Manhattan office leasing has best month since pandemic hit

Midtown leads way in July, hitting 3-year high: Colliers

Steven Roth, Aby Rosen, and Albert Behler (Illustration by The Real Deal with Getty Images)
Steven Roth, Aby Rosen, and Albert Behler (Illustration by The Real Deal with Getty Images)

Midtown is having a moment.

Available office space in Manhattan’s central business district dwindled for the fifth straight month, an encouraging sign for landlords after a painful period of surplus, according to a Colliers’ report of July leasing activity.

That helped Manhattan as a whole fill more office space than in any month since January 2020.
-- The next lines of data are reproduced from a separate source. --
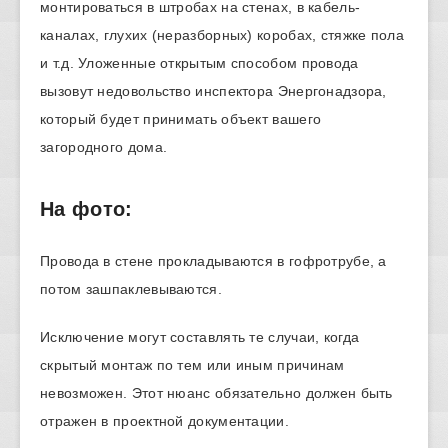
монтироваться в штробах на стенах, в кабель-
каналах, глухих (неразборных) коробах, стяжке пола
и т.д. Уложенные открытым способом провода
вызовут недовольство инспектора Энергонадзора,
который будет принимать объект вашего
загородного дома.
На фото:
Провода в стене прокладываются в гофротрубе, а
потом зашпаклевываются.
Исключение могут составлять те случаи, когда
скрытый монтаж по тем или иным причинам
невозможен. Этот нюанс обязательно должен быть
отражен в проектной документации.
“Midtown’s ability to attract tenants is notable,” said Franklin Wallach, director of research at Colliers. “It really had its back against the wall early in the pandemic.”

Nearly 2 million square feet of office space was leased in Midtown in July, a three-fold jump from July 2021 and more than in any month since December 2018, the report found.

Among the deals that moved the needle: Software maker Datadog and jobs lister Indeed expanded, taking 330,000 square feet at 620 Eighth Avenue and 247,000 square feet at 1120 Avenue of the Americas, respectively. Katz Media Group renewed its lease of 227,000 square feet at 125 West 55th Street.

However, some 16 percent of office space remains available in Midtown — a percentage point less than in Manhattan overall — and Downtown has more availability than it did after the Great Recession and after the 2001 recession.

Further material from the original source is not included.